> Exercise brief: How many lines in the data that follows contain the word "камера"? Only that number is needed.

(Stored data entries)

* * * *

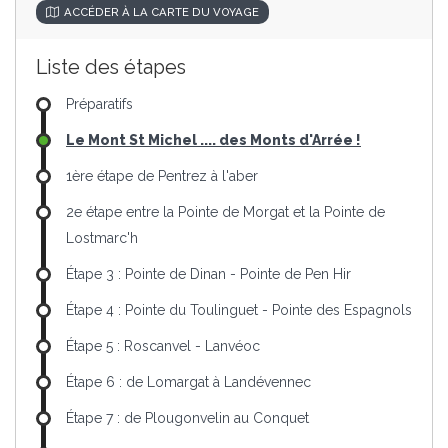
ACCÉDER À LA CARTE DU VOYAGE
Liste des étapes
Préparatifs
Le Mont St Michel .... des Monts d'Arrée !
1ère étape de Pentrez à l'aber
2e étape entre la Pointe de Morgat et la Pointe de
Lostmarc'h
Étape 3 : Pointe de Dinan - Pointe de Pen Hir
Étape 4 : Pointe du Toulinguet - Pointe des Espagnols
Étape 5 : Roscanvel - Lanvéoc
Étape 6 : de Lomargat à Landévennec
Étape 7 : de Plougonvelin au Conquet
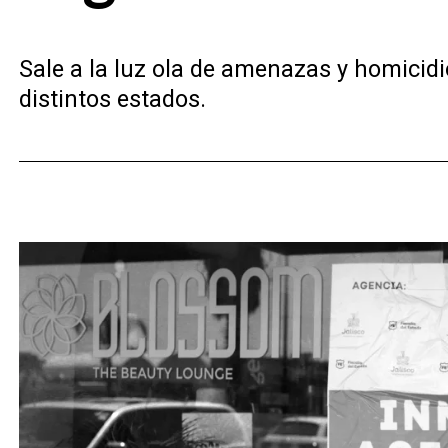
Sale a la luz ola de amenazas y homicidi
distintos estados.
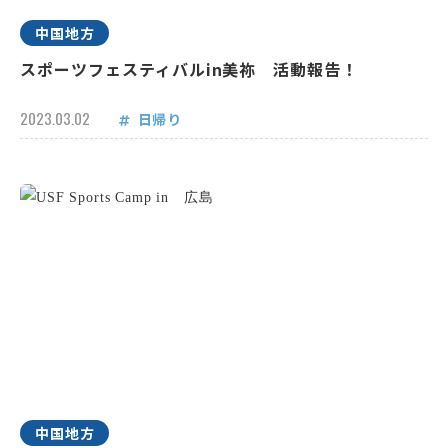
中国地方
スポーツフェスティバルin美祢 活動報告！
2023.03.02
日帰り
中国地方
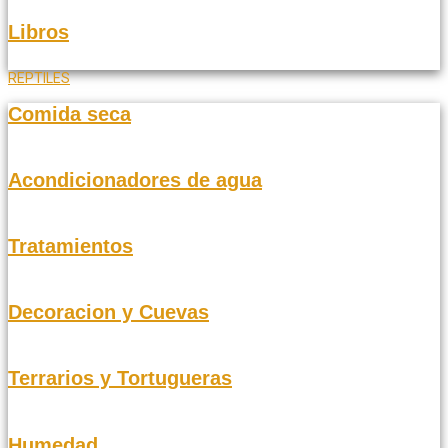
Libros
REPTILES
Comida seca
Acondicionadores de agua
Tratamientos
Decoracion y Cuevas
Terrarios y Tortugueras
Humedad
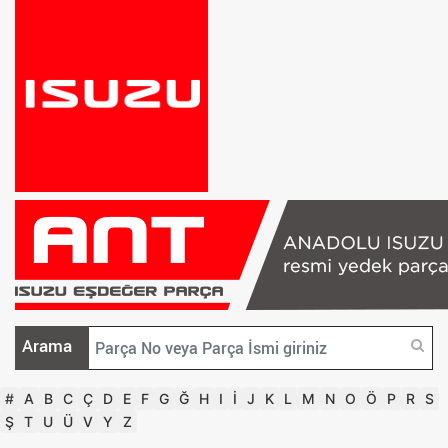
Arama
#
A
B
C
Ç
D
E
F
G
Ğ
H
I
İ
J
K
L
M
N
O
Ö
P
R
S
Ş
T
U
Ü
V
Y
Z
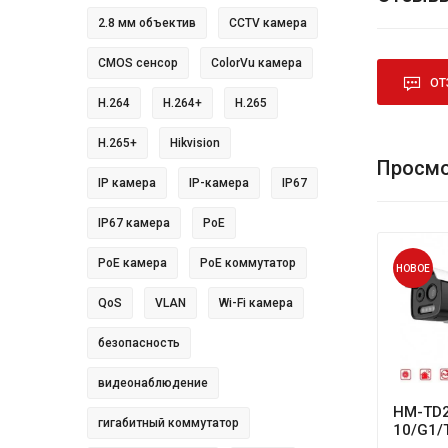
2.8 мм объектив
CCTV камера
CMOS сенсор
ColorVu камера
ОТ
H.264
H.264+
H.265
H.265+
Hikvision
Просмо
IP камера
IP-камера
IP67
IP67 камера
PoE
PoE камера
PoE коммутатор
НОВОЕ
QoS
VLAN
Wi-Fi камера
безопасность
видеонаблюдение
HM-TD2
гигабитный коммутатор
10/G1/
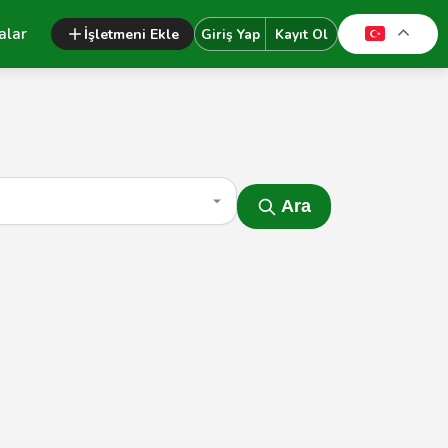
alar
İşletmeni Ekle
Giriş Yap
Kayıt Ol
Ara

* * * *

> Answer section: 7